ValdikSS · January 15, 2023, 4:39am

I spent about 3 hours trying to understand why my procd service, which I configured to respawn with low threshold, restarts. The service itself is running much beyond configured threshold, and what's even more confusing, does not obey configured retry times, but instead gets respawned indefinitely.

It seems that procd respawn option means exactly that — it respawns the process when it exits. Not when it terminates abnormally fast, not when its exit code is not zero, but quite the contrary: it would stop respawning on abnormal activity but will respawn forever on normal termination.

If the service exits before respawn_threshold timeout, it would be restarted in respawn_timeout seconds, not more than respawn_retry times
If the service exits after respawn_threshold timeout, it would be restarted indefinitely (respawn counter is reset) in respawn_timeout seconds, regardless of respawn_retry value.
Process exit code does not matter

This concept is very confusing to me. I though respawn option is made to respawn only failing service, like in other service managers/supervisors.
The question is: in what cases is it useful?
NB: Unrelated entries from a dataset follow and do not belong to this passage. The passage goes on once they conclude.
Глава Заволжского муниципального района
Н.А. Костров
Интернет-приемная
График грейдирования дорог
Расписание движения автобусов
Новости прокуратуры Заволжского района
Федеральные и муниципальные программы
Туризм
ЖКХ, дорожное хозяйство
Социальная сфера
hnyman · January 15, 2023, 8:51am

I think that it is for services that should be always on, but may occasionally crash due to external factors. If they crash rarely, they get restarted. But if they constantly crash, it is considered to be futile and retstarts are abandoned.
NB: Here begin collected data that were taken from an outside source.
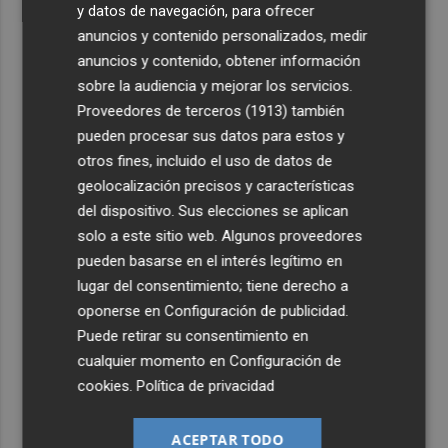
y datos de navegación, para ofrecer
anuncios y contenido personalizados, medir
anuncios y contenido, obtener información
sobre la audiencia y mejorar los servicios.
Proveedores de terceros (1913)
también
pueden procesar sus datos para estos y
otros fines, incluido el uso de datos de
geolocalización precisos y características
del dispositivo. Sus elecciones se aplican
solo a este sitio web. Algunos proveedores
pueden basarse en el interés legítimo en
lugar del consentimiento; tiene derecho a
oponerse en
Configuración de publicidad
.
Puede retirar su consentimiento en
cualquier momento en
Configuración de
cookies
.
Política de privacidad
ACEPTAR TODO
E.g. statistics collection daemon collectd may crash at startup with certain wrong configs. Then procd abandons the starting attempt after 5 failures. But it may also crash later due to some conditions like an unexpected error from a device/sensor driver. If that happens just once or rarely, the service is restarted.

Similarly, usb drivers reacting to some devices may cause trouble for various processes. Or bad sectors at disk, or ...
Not all of the hundreds of apps are perfect for handling all failure situations, so procd offers a casual way of trying to keep services up.
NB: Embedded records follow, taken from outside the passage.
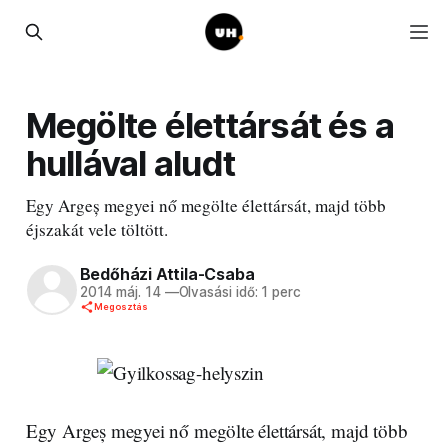
Megölte élettársát és a
hullával aludt
Egy Argeș megyei nő megölte élettársát, majd több
éjszakát vele töltött.
Bedőházi Attila-Csaba
2014 máj. 14
—
Olvasási idő: 1 perc
Megosztás
Egy Argeș megyei nő megölte élettársát, majd több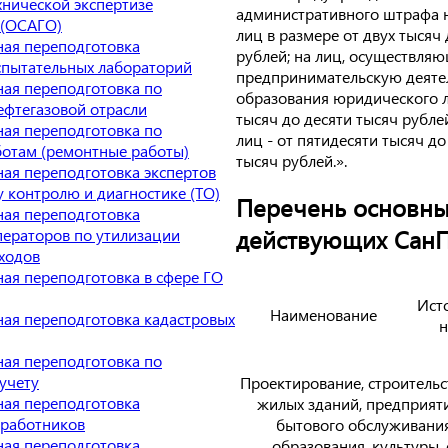
хнической экспертизе
административного штрафа 
 (ОСАГО)
лиц в размере от двух тысяч 
ая переподготовка
рублей; на лиц, осуществля
спытательных лабораторий
предпринимательскую деяте
ая переподготовка по
образования юридического ли
ефтегазовой отрасли
тысяч до десяти тысяч рубле
ая переподготовка по
лиц - от пятидесяти тысяч д
отам (ремонтные работы)
тысяч рублей.».
ая переподготовка экспертов
 контролю и диагностике (ТО)
Перечень основны
ая переподготовка
действующих Сан
ператоров по утилизации
ходов
ая переподготовка в сфере ГО
Ист
Наименование
ая переподготовка кадастровых
н
ая переподготовка по
учету
Проектирование, строительс
ая переподготовка
жилых зданий, предприят
 работников
бытового обслуживани
ая переподготовка
образования, культуры,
ValdikSS · January 15, 2023, 9:02am

You're essentially describing restarts on failure. However, procd does not differentiate between crashes (exiting with non-zero exit code) and successful service termination, it literally just restarts the service based only on the fact that it has terminated and at which amount of seconds.

For example, I wanted to write a script which work with network data. I want it to be robust, especially upon boot, where the script may start before the network is fully configured. This is not a long-running script and not a daemon. My script terminates with non-zero exit code upon failure and with 0 on success.
Despite my expectations, procd's respawn it not suitable for this case. It would just restart my script when it did all its job successfully.

hnyman · January 15, 2023, 9:45am

Respawn is for daemons.

Sounds like you are not really looking for restarting the service, but waiting with the start until the network is up.
There are a few services like that. Search the forum e.g. for "ubus wait"
E.g.

Or your script might first sleep for a few seconds.